Showing posts with label Picacho Peak. Show all posts
Showing posts with label Picacho Peak. Show all posts

Sunday, March 29, 2015

Battle of Picacho Pass



Picacho Peak is a landmark formation located on I-10 about half way between Phoenix and Tucson, Arizona. Most travelers today think of it as an interesting feature as they drive between the two cities and  many know little of the significance of this famous peak.  Besides hiking trails, picnic ramadas, and spring flowers, the State Park is also known for it's Civil War memorial. Every year in March there is a re-enactment of the Battle of Picacho Pass. This year reenactments took place on March 21 and 22.

Although this battle was only a skirmish, it has the distinction of being the western-most battle in the American Civil War. 

On August 1, 1861 the Confederate Army declared the entire New Mexico Territory for the Confederacy. By February 28, 1862 Tucson became the most western point in the Confederate Empire secured by Captain Sherrod Hunter.

In reaction to the Confederate seizure of the Southwestern Territories, Union General James Carleton and his volunteers, called the California Column, were moved from Fort Yuma in California towards Tucson across hundreds of miles of the Sonoran desert.


Hunter, with a small band of Confederates, was moving north out of Tucson when they met up with Union Lt. James Barrett who led a group of Union scouts sent ahead to reconnoiter the route into Tucson for the California cavalry.


The California Column, under Lt. James Barrett had reached an area near present day Casa Grande, Arizona by early April. On April 15, this detachment of Barrett's First California Cavalry met up with Hunter's men at Picacho Pass. The Confederates were waiting in ambush, but the Union cavalry had split into two groups, part of the group circling the dangerous ambush area.

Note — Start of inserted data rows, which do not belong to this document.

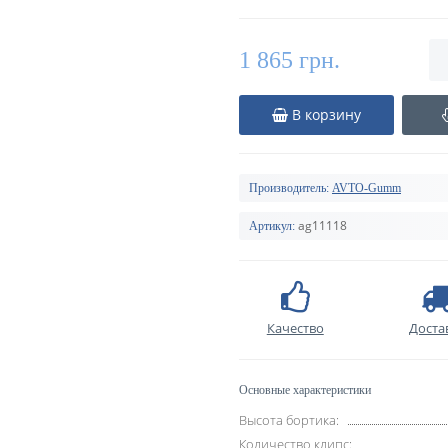
1 865 грн.
В корзину
Производитель:
AVTO-Gumm
ag11118
Артикул:
Качество
Доста
Основные характеристики
Высота бортика:
Количество клипс:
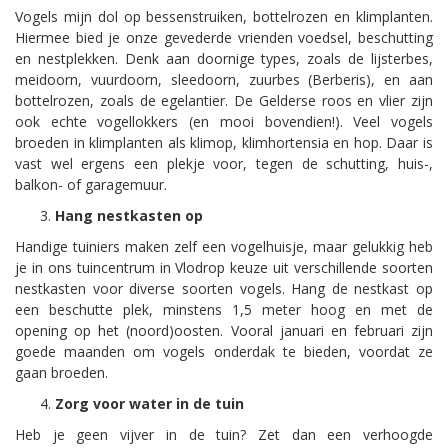
Vogels mijn dol op bessenstruiken, bottelrozen en klimplanten.
Hiermee bied je onze gevederde vrienden voedsel, beschutting
en nestplekken. Denk aan doornige types, zoals de lijsterbes,
meidoorn, vuurdoorn, sleedoorn, zuurbes (Berberis), en aan
bottelrozen, zoals de egelantier. De Gelderse roos en vlier zijn
ook echte vogellokkers (en mooi bovendien!). Veel vogels
broeden in klimplanten als klimop, klimhortensia en hop. Daar is
vast wel ergens een plekje voor, tegen de schutting, huis-,
balkon- of garagemuur.
Hang nestkasten op
Handige tuiniers maken zelf een vogelhuisje, maar gelukkig heb
je in ons tuincentrum in Vlodrop keuze uit verschillende soorten
nestkasten voor diverse soorten vogels. Hang de nestkast op
een beschutte plek, minstens 1,5 meter hoog en met de
opening op het (noord)oosten. Vooral januari en februari zijn
goede maanden om vogels onderdak te bieden, voordat ze
gaan broeden.
Zorg voor water in de tuin
Heb je geen vijver in de tuin? Zet dan een verhoogde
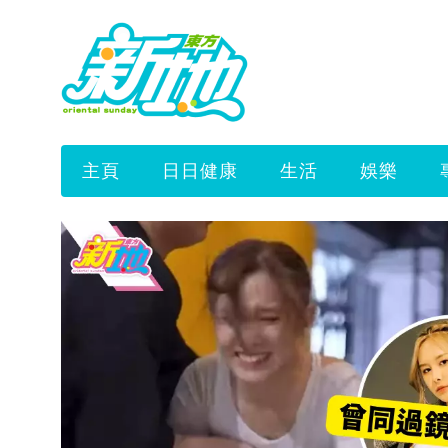
主頁
日日健康
生活
娛樂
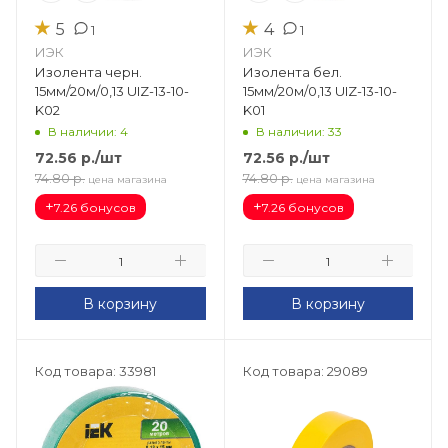
★
★
5
4
1
1
ИЭК
ИЭК
Изолента черн.
Изолента бел.
15мм/20м/0,13 UIZ-13-10-
15мм/20м/0,13 UIZ-13-10-
K02
K01
В наличии: 4
В наличии: 33
72.56
р.
/шт
72.56
р.
/шт
74.80
р.
74.80
р.
цена магазина
цена магазина
+
+
7.26 бонусов
7.26 бонусов
В корзину
В корзину
Код товара: 33981
Код товара: 29089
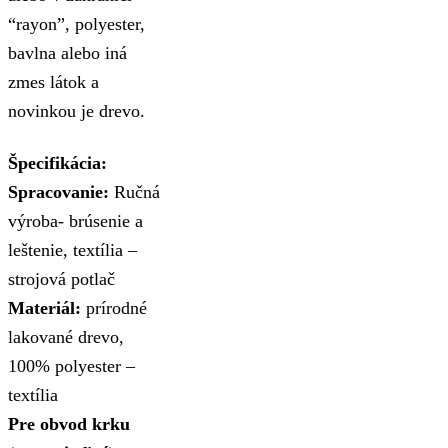
“rayon”, polyester,
bavlna alebo iná
zmes látok a
novinkou je drevo.
Špecifikácia:
Spracovanie:
Ručná
výroba- brúsenie a
leštenie, textília –
strojová potlač
Materiál:
prírodné
lakované drevo,
100% polyester –
textília
Pre obvod krku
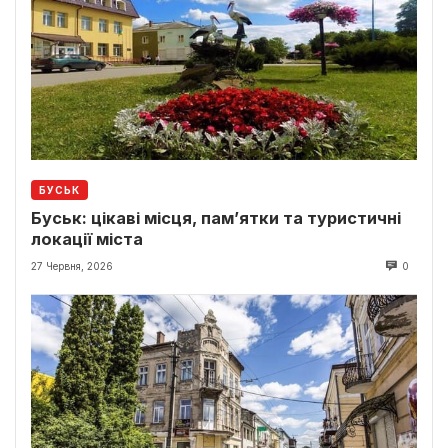
БУСЬК
Буськ: цікаві місця, пам’ятки та туристичні
локації міста
27 Червня, 2026
0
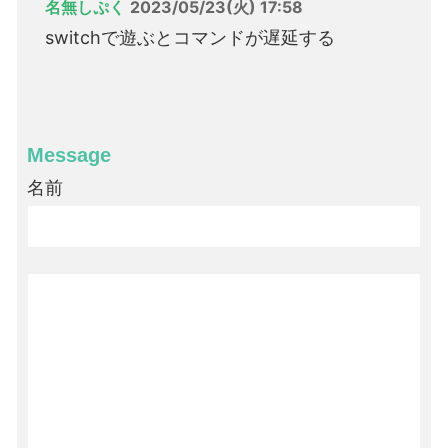
名無しぷく
2023/05/23(火) 17:58
switchで遊ぶとコマンドが遅延する
Message
名前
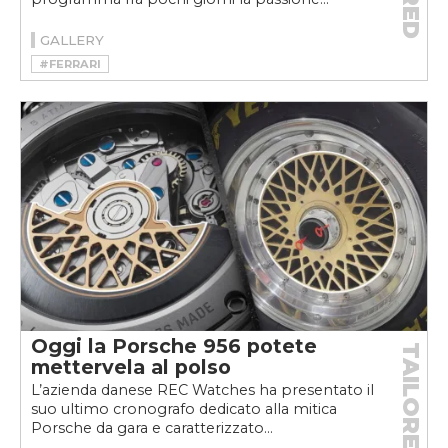
GALLERY
#FERRARI
Oggi la Porsche 956 potete
TAILORED
mettervela al polso
L’azienda danese REC Watches ha presentato il
suo ultimo cronografo dedicato alla mitica
Porsche da gara e caratterizzato...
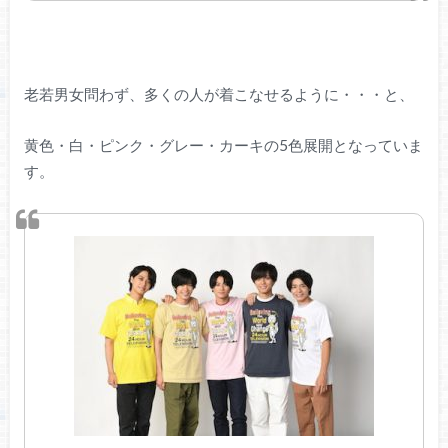
老若男女問わず、多くの人が着こなせるように・・・と、
黄色・白・ピンク・グレー・カーキの5色展開となっていま
す。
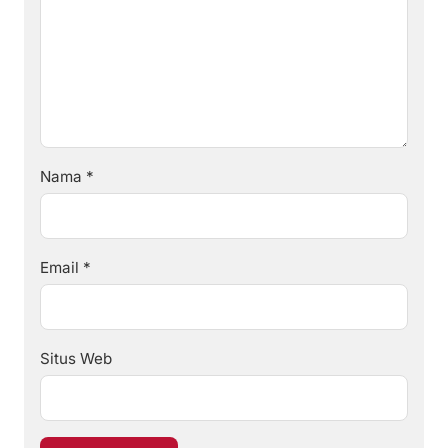
Nama
*
Email
*
Situs Web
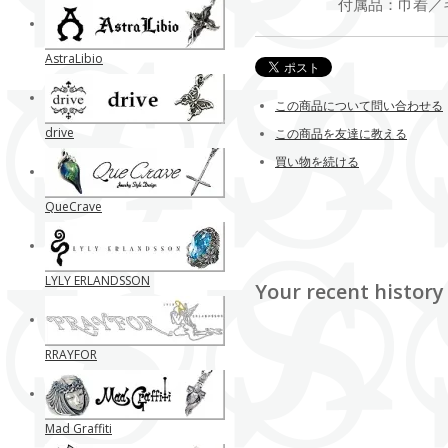
付属品：巾着／
AstraLibio
この商品について問い合わせる
drive
この商品を友達に教える
買い物を続ける
QueCrave
LYLY ERLANDSSON
Your recent history
RRAYFOR
Mad Graffiti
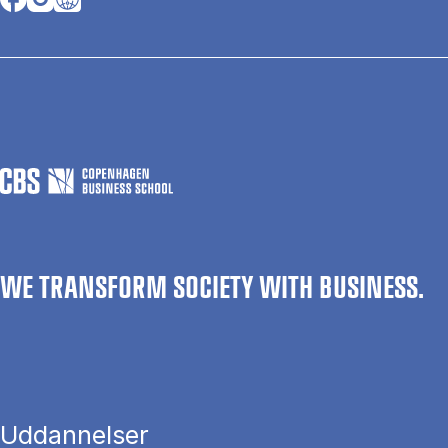
WE TRANSFORM SOCIETY WITH BUSINESS.
Uddannelser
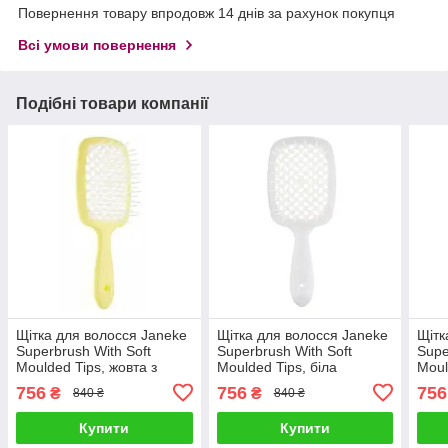
Повернення товару впродовж 14 днів за рахунок покупця
Всі умови повернення
Подібні товари компанії
Щітка для волосся Janeke
Щітка для волосся Janeke
Щітк
Superbrush With Soft
Superbrush With Soft
Supe
Moulded Tips, жовта з
Moulded Tips, біла
Moul
білим (93SP226 GIA)
(SP226BB)
фукс
756
756
756
₴
₴
840 ₴
840 ₴
Купити
Купити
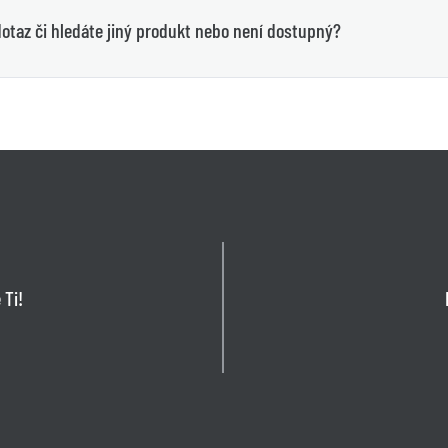
otaz či hledáte jiný produkt nebo není dostupný?
 Ti!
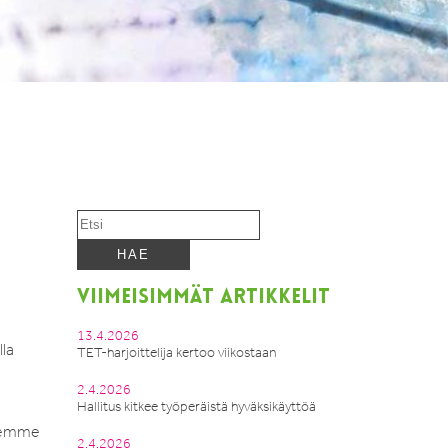
VIIMEISIMMÄT ARTIKKELIT
13.4.2026
lla
TET-harjoittelija kertoo viikostaan
2.4.2026
Hallitus kitkee työperäistä hyväksikäyttöä
olemme
2.4.2026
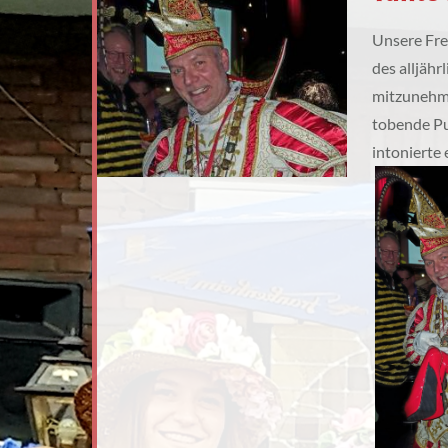
Unsere Fr
des alljähr
mitzunehme
tobende P
intonierte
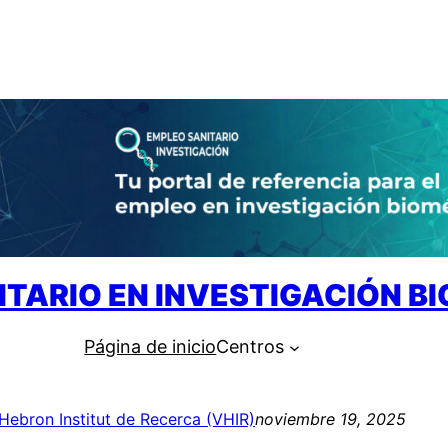
ITARIO EN INVESTIGACIÓN B
Página de inicio
Centros
’Hebron Institut de Recerca (VHIR)
noviembre 19, 2025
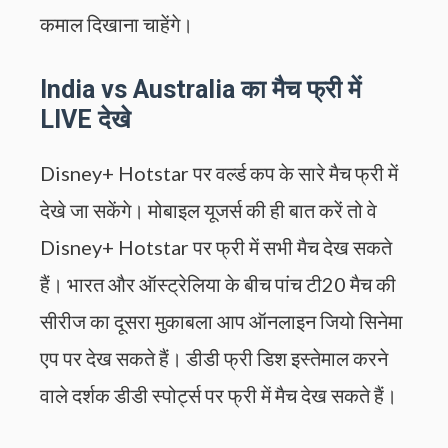
कमाल दिखाना चाहेंगे।
India vs Australia का मैच फ्री में
LIVE देखे
Disney+ Hotstar पर वर्ल्ड कप के सारे मैच फ्री में
देखे जा सकेंगे। मोबाइल यूजर्स की ही बात करें तो वे
Disney+ Hotstar पर फ्री में सभी मैच देख सकते
हैं। भारत और ऑस्ट्रेलिया के बीच पांच टी20 मैच की
सीरीज का दूसरा मुकाबला आप ऑनलाइन जियो सिनेमा
एप पर देख सकते हैं। डीडी फ्री डिश इस्तेमाल करने
वाले दर्शक डीडी स्पोर्ट्स पर फ्री में मैच देख सकते हैं।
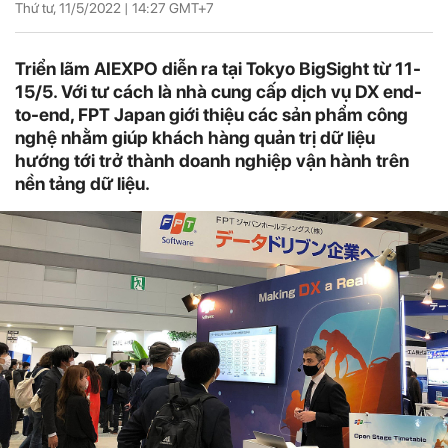
Thứ tư, 11/5/2022 |
14:27
GMT+7
Triển lãm AIEXPO diễn ra tại Tokyo BigSight từ 11-
15/5. Với tư cách là nhà cung cấp dịch vụ DX end-
to-end, FPT Japan giới thiệu các sản phẩm công
nghệ nhằm giúp khách hàng quản trị dữ liệu
hướng tới trở thành doanh nghiệp vận hành trên
nền tảng dữ liệu.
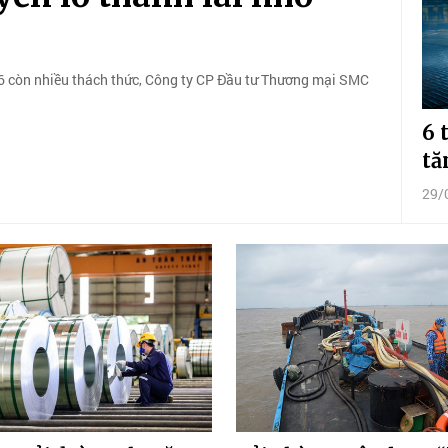
 còn nhiều thách thức, Công ty CP Đầu tư Thương mại SMC
6 
tă
29/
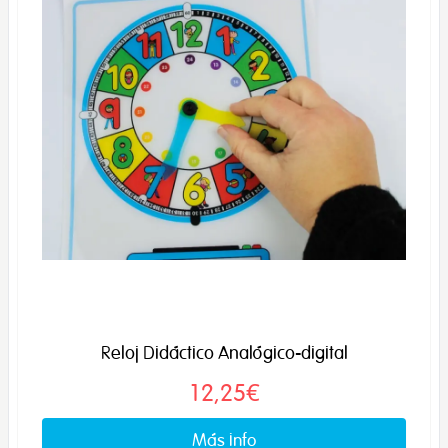
Reloj Didáctico Analógico-digital
12,25€
Más info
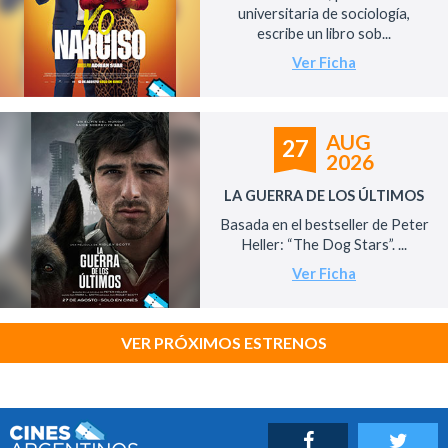
universitaria de sociología,
escribe un libro sob...
Ver Ficha
AUG
27
2026
LA GUERRA DE LOS ÚLTIMOS
Basada en el bestseller de Peter
Heller: “The Dog Stars”. ...
Ver Ficha
VER PRÓXIMOS ESTRENOS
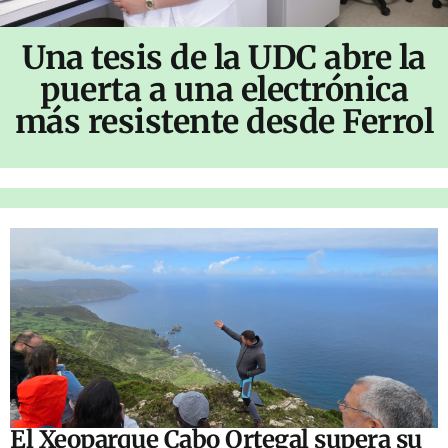
Una tesis de la UDC abre la
puerta a una electrónica
más resistente desde Ferrol
El Xeoparque Cabo Ortegal supera su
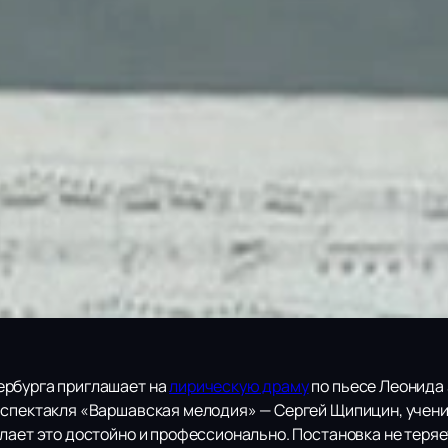
ербурга приглашает на
лирическую драму
по пьесе Леонида 
 спектакля «Варшавская мелодия» — Сергей Щипицин, учени
лает это достойно и профессионально. Постановка не теряе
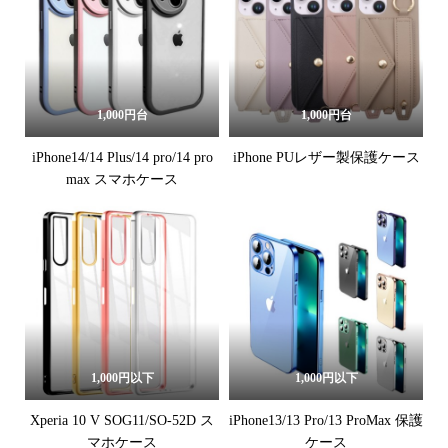
1,000円台
1,000円台
iPhone14/14 Plus/14 pro/14 pro
iPhone PUレザー製保護ケース
max スマホケース
1,000円以下
1,000円以下
Xperia 10 V SOG11/SO-52D ス
iPhone13/13 Pro/13 ProMax 保護
マホケース
ケース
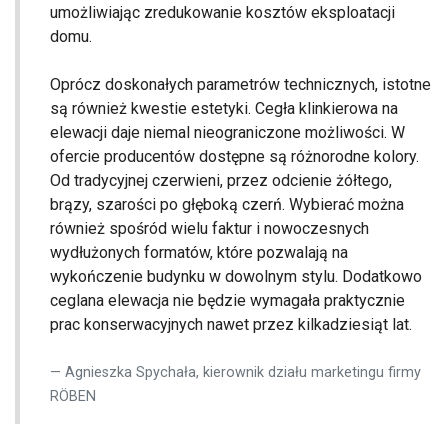
umożliwiając zredukowanie kosztów eksploatacji
domu.
Oprócz doskonałych parametrów technicznych, istotne
są również kwestie estetyki. Cegła klinkierowa na
elewacji daje niemal nieograniczone możliwości. W
ofercie producentów dostępne są różnorodne kolory.
Od tradycyjnej czerwieni, przez odcienie żółtego,
brązy, szarości po głęboką czerń. Wybierać można
również spośród wielu faktur i nowoczesnych
wydłużonych formatów, które pozwalają na
wykończenie budynku w dowolnym stylu. Dodatkowo
ceglana elewacja nie będzie wymagała praktycznie
prac konserwacyjnych nawet przez kilkadziesiąt lat.
Agnieszka Spychała, kierownik działu marketingu firmy
RÖBEN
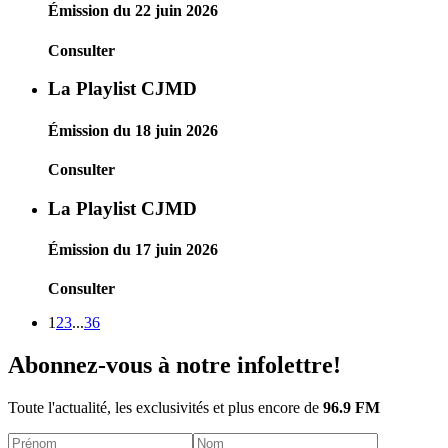
Émission du 22 juin 2026
Consulter
La Playlist CJMD
Émission du 18 juin 2026
Consulter
La Playlist CJMD
Émission du 17 juin 2026
Consulter
1
2
3
...
36
Abonnez-vous à notre infolettre!
Toute l'actualité, les exclusivités et plus encore de
96.9 FM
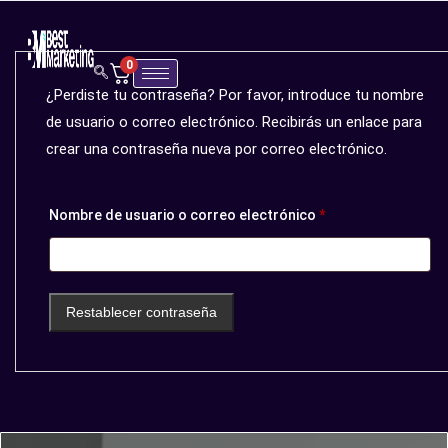
0
¿Perdiste tu contraseña? Por favor, introduce tu nombre
de usuario o correo electrónico. Recibirás un enlace para
crear una contraseña nueva por correo electrónico.
Nombre de usuario o correo electrónico
*
Restablecer contraseña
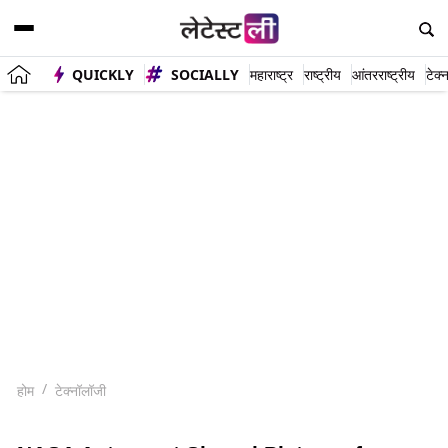
QUICKLY
SOCIALLY
महाराष्ट्र
राष्ट्रीय
आंतरराष्ट्रीय
टेक्
होम
टेक्नॉलॉजी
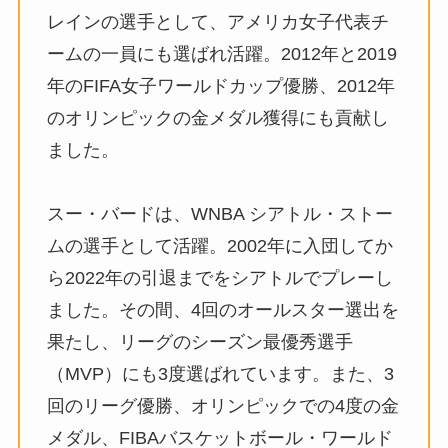
レインの選手として、アメリカ女子代表チ
ームの一員にも選ばれ活躍。2012年と2019
年のFIFA女子ワールドカップ優勝、2012年
のオリンピックの金メダル獲得にも貢献し
ました。
スー・バードは、WNBA シアトル・ストー
ムの選手として活躍。2002年に入団してか
ら2022年の引退までをシアトルでプレーし
ました。その間、4回のオールスター選出を
果たし、リーグのシーズン最優秀選手
（MVP）にも3度選ばれています。また、3
回のリーグ優勝、オリンピックでの4度の金
メダル、FIBAバスケットボール・ワールド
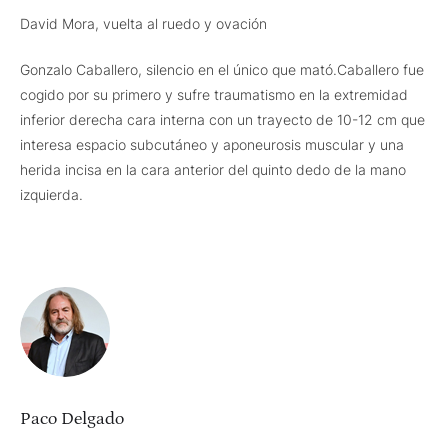
David Mora, vuelta al ruedo y ovación
Gonzalo Caballero, silencio en el único que mató.Caballero fue
cogido por su primero y sufre traumatismo en la extremidad
inferior derecha cara interna con un trayecto de 10-12 cm que
interesa espacio subcutáneo y aponeurosis muscular y una
herida incisa en la cara anterior del quinto dedo de la mano
izquierda.
Paco Delgado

The Union men were fired upon by the Confederacy and the other Union force came up behind the skirmish and captured three of Hunters' men. Lieutenant James Barrett was killed almost immediately along with four other Union soldiers who were killed or wounded. The battle continued until the Union cavalry withdrew to join the main body of the California Column to the north. By the time Carleton's California troops arrived in Tucson, Captain Hunter's Confederates were outnumbered and they were too far from the main Confederate army on the Rio Grande to receive supplies or reinforcements. Captain Hunters' retreating army faced repeated attacks by the Apaches as they made their way back to the Rio Grande River. By May 27, 1862, the Confederate invasion of Arizona ended.